- **Data provided**:
——

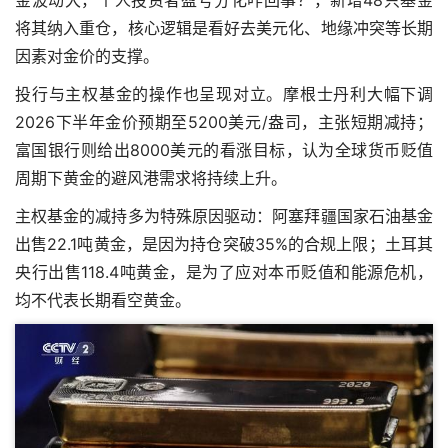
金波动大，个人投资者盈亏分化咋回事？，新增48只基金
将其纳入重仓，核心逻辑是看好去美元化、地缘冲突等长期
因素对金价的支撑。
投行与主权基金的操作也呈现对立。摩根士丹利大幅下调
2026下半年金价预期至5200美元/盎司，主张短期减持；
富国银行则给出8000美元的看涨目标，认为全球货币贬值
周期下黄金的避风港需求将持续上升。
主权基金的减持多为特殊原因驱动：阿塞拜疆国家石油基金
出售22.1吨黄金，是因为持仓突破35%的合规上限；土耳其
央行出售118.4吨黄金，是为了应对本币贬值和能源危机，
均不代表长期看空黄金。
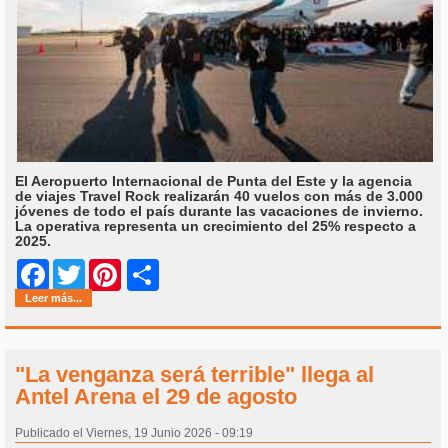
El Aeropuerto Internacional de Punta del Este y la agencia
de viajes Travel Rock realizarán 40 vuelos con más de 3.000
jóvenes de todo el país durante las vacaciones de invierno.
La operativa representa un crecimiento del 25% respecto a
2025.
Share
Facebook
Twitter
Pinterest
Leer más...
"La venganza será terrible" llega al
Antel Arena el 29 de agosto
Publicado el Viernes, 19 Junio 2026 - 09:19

——

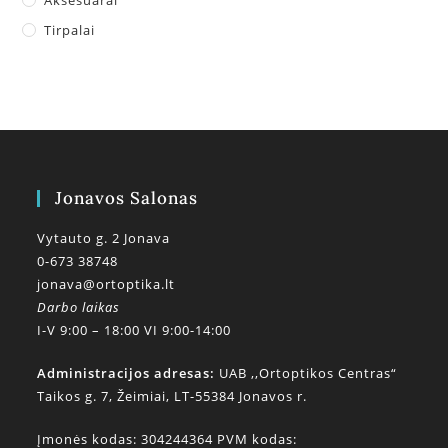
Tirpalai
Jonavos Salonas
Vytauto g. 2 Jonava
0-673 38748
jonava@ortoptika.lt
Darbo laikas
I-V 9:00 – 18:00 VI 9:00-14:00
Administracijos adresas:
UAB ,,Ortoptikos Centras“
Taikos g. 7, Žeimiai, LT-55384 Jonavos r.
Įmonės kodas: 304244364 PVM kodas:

——

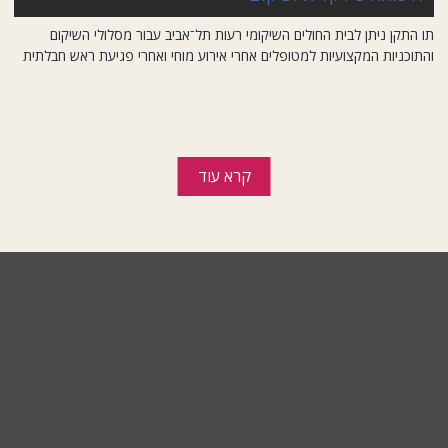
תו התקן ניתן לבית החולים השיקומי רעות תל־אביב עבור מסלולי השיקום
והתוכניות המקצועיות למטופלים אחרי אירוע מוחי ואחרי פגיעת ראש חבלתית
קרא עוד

——

Exactly the lines above from the one with "Antel Arena el 29 de agosto" to the one with "Publicado el Viernes, 19 Junio 2026 - 09:19", both included, are to be quoted; leave the rest out.

Antel Arena el 29 de agosto
Publicado el Viernes, 19 Junio 2026 - 09:19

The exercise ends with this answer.